A hallmark of Kentucky cuisine, burgoo is a stew-like soup crafted from meat and vegetables. Although recipes vary widely, the core component of this dish was to cook it low and slow, allowing all the wholesome flavors of the ingredients to meld together into a filling bowl of homestyle happiness. Once made with whatever meats and vegetables were on hand (including ingredients as unusual today as squirrel or possum), the dish has grown to incorporate other signature ingredients like hot sauce and brown sugar. Thick and filling, yet still soup-like, this signature serving is becoming harder to find with each passing year.
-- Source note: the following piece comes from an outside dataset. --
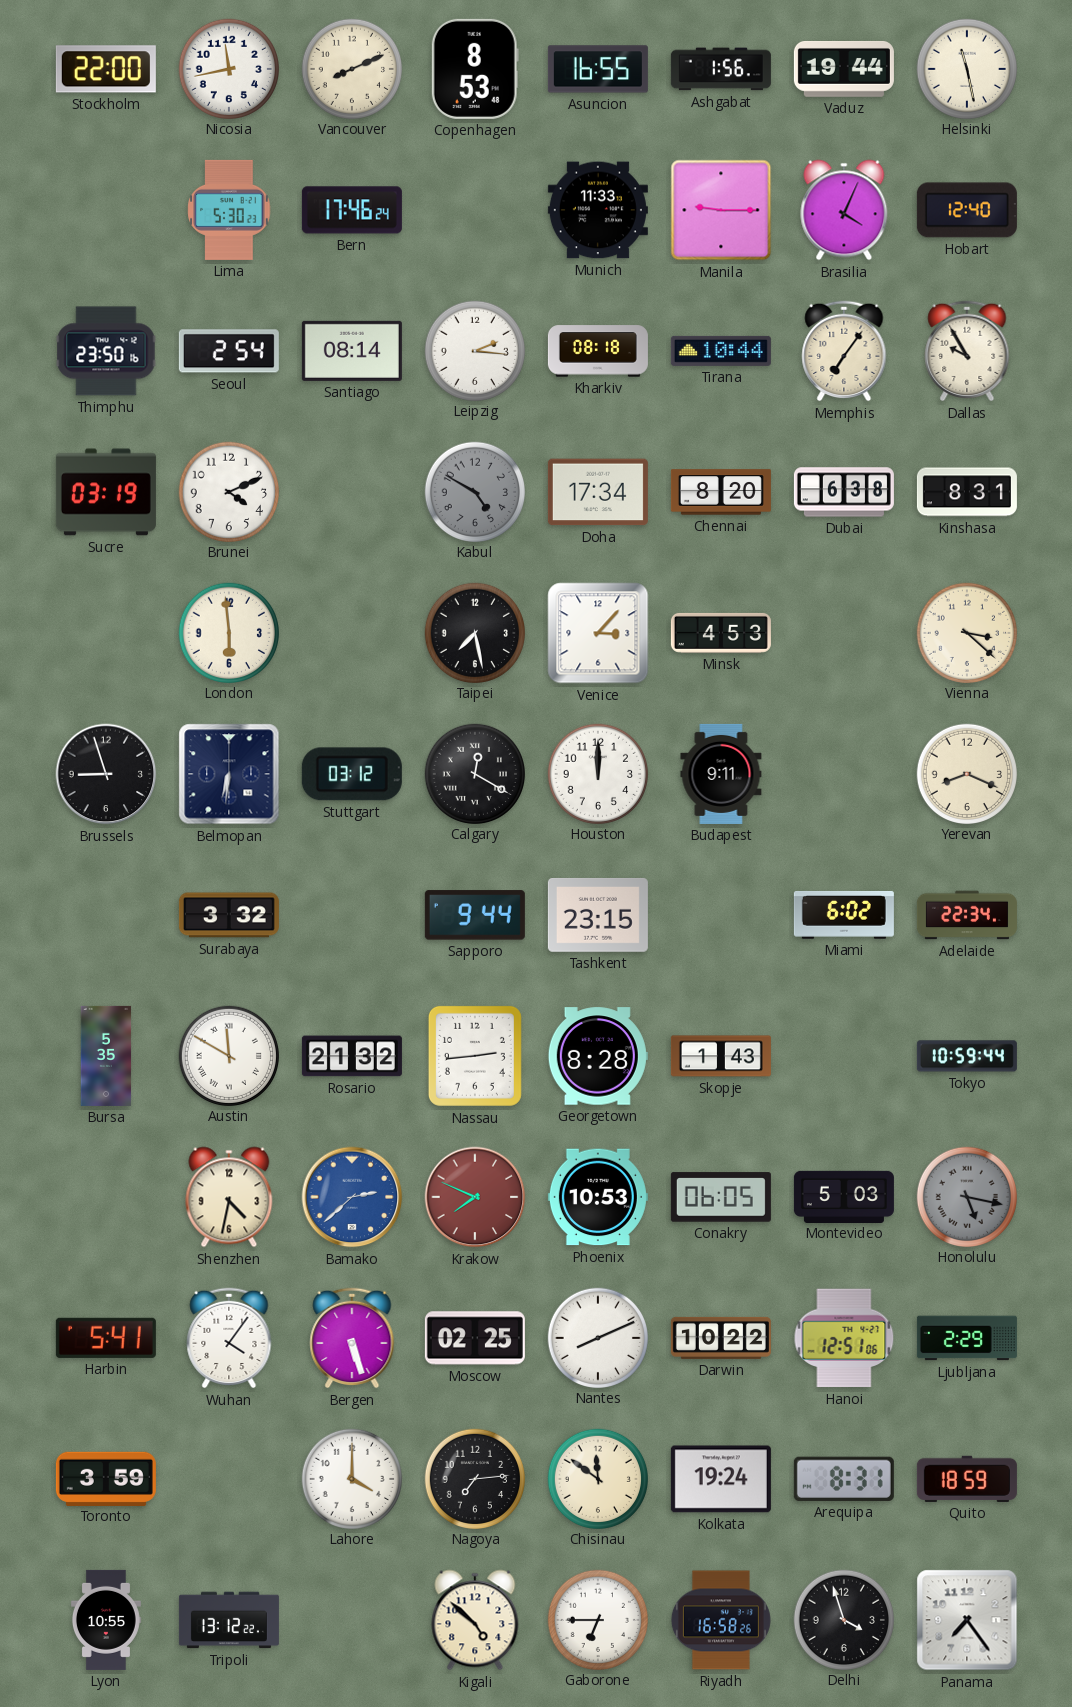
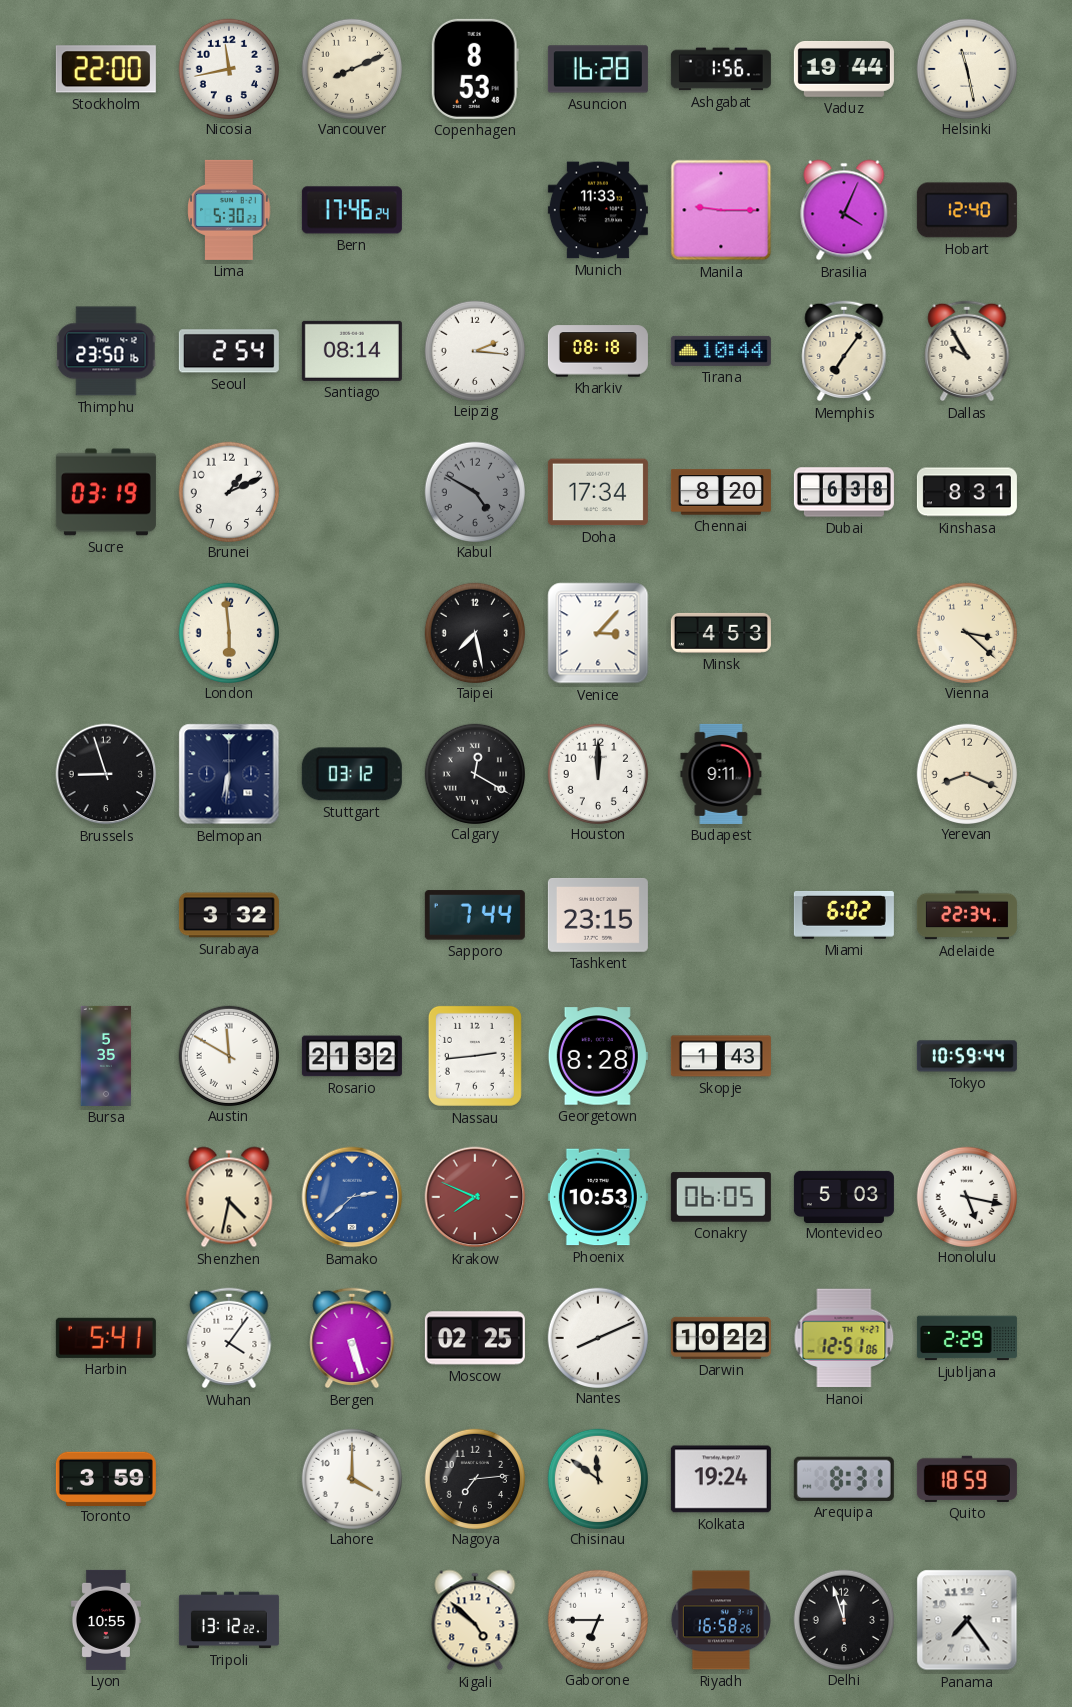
Asuncion: 16:55 -> 16:28
Brunei: 4:11 -> 1:11
Sapporo: 9:44 -> 7:44
Honolulu dial: grey -> white
Delhi: 3:57 -> 11:57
Its rarity on restaurant menus could be linked to its time-consuming preparation, as the soup is classically cooked for 24 hours. Some source its decline in popularity to the disappearance of regional dishes as more commercialized franchises have come to dominate the culinary scene in passing years. Others cite the decline of new generations' appreciation for traditional cuisine. Still, the dish remains alive and well in Owensboro, Kentucky, being served all throughout the year at local barbecue joints in the area as well as remaining a prominent feature at the Kentucky Derby.

Potato soup

Sometimes called cellar soup as the ingredients were stored in a root cellar, potato soup seems to have largely vanished from modern-day menus. Once a commonly seen fare in leaner times, potato soup could be fashioned from affordable, easily stored ingredients like potatoes, onions, carrots, and other root vegetables, made richer by adding milk or cream.

Popular amid the Depression era and during World War II due to rationing, potato soup likely fell off many menus once rationing restrictions were lifted and economic conditions improved, allowing people to experiment with different culinary options. No longer burdened by restricted food choices, Americans regained an interest in meat, which was highly constrained during home-front rationing.

Interestingly, this spud-based soup did make a modest return in the 1980s along with the rise of chain restaurants. Loaded baked potato soup arose when the owners of these larger eateries sought out ways to use up leftover baked potatoes instead of throwing them out.

While the soup has made a few comebacks over the years, it isn't as popular as it previously was. Soup giant Panera doesn't include potato soup as part of its regular menu offerings, having removed its Baked Potato Soup some years ago. While it reintroduced a similar soup in 2024, its Rustic Baked Potato Soup was only offered for a limited time on Panera's in-store menu. Perhaps potato soup will return again, but for now it seems to be a creamy concoction of the past, forgotten by many for the time being.